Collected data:
------------------------------------------------

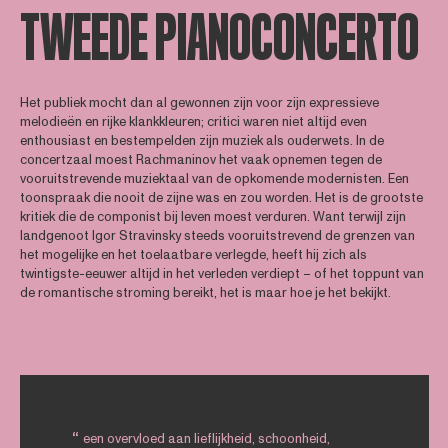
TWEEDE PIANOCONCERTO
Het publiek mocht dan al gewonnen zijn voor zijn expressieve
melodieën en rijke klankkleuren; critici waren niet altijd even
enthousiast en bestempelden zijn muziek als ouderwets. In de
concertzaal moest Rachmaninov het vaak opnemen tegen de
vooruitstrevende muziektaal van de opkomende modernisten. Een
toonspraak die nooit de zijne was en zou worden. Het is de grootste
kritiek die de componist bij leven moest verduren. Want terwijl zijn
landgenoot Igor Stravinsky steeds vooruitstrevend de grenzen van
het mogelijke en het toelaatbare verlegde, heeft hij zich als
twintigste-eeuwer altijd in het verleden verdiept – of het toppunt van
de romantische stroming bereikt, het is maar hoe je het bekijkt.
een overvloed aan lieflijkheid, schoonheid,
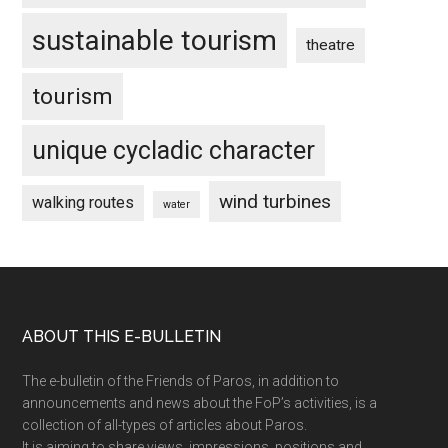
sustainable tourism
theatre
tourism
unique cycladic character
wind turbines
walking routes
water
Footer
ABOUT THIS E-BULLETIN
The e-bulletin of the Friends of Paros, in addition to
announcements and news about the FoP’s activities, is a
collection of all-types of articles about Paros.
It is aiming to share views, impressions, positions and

------------------------------------------------

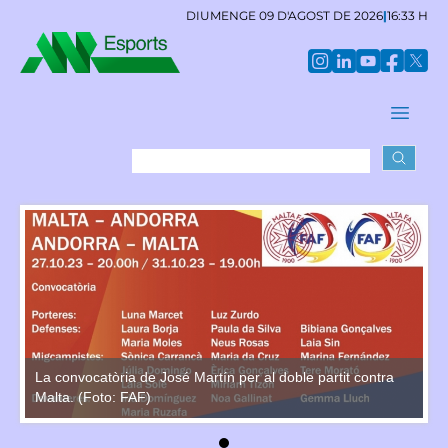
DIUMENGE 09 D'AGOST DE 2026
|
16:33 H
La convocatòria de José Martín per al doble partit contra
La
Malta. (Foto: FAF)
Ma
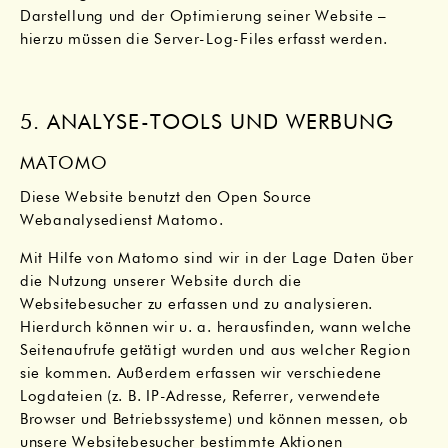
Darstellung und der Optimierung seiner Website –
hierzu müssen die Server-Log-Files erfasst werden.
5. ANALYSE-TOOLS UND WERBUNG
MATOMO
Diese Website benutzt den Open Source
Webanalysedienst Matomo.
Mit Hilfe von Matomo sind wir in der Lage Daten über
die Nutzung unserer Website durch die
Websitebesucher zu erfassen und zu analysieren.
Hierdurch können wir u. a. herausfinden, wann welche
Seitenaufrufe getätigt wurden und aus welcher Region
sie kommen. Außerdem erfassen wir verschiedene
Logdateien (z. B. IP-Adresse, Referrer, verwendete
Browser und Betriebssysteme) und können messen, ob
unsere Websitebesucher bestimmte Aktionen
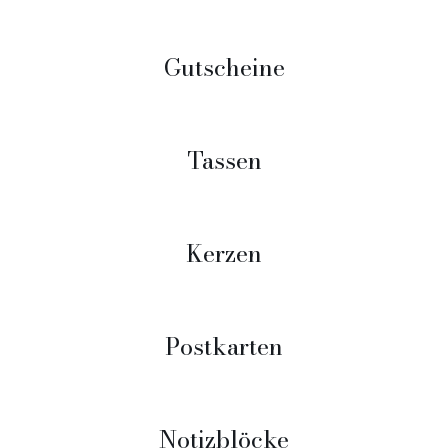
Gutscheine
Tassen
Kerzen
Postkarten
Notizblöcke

------------------------------------------------

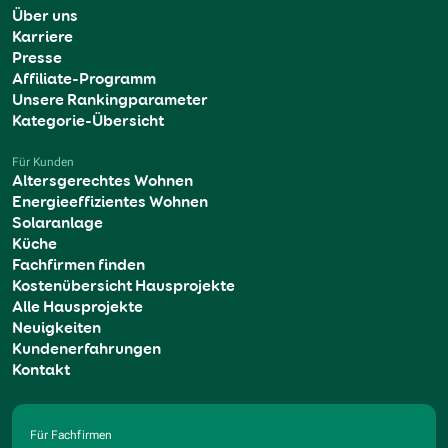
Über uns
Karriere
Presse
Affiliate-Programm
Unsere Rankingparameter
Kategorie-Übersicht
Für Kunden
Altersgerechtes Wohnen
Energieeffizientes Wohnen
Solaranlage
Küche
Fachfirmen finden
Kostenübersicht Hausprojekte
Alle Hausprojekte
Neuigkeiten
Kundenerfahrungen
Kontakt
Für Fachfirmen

------------------------------------------------

◆ TASK OBJECTIVE:
Using the data above, reproduce exactly the lines from the line that contains "Neuigkeiten" through the line that contains "Für Fachfirmen", including both.

◆ EXERCISE RESULT:
Neuigkeiten
Kundenerfahrungen
Kontakt
Für Fachfirmen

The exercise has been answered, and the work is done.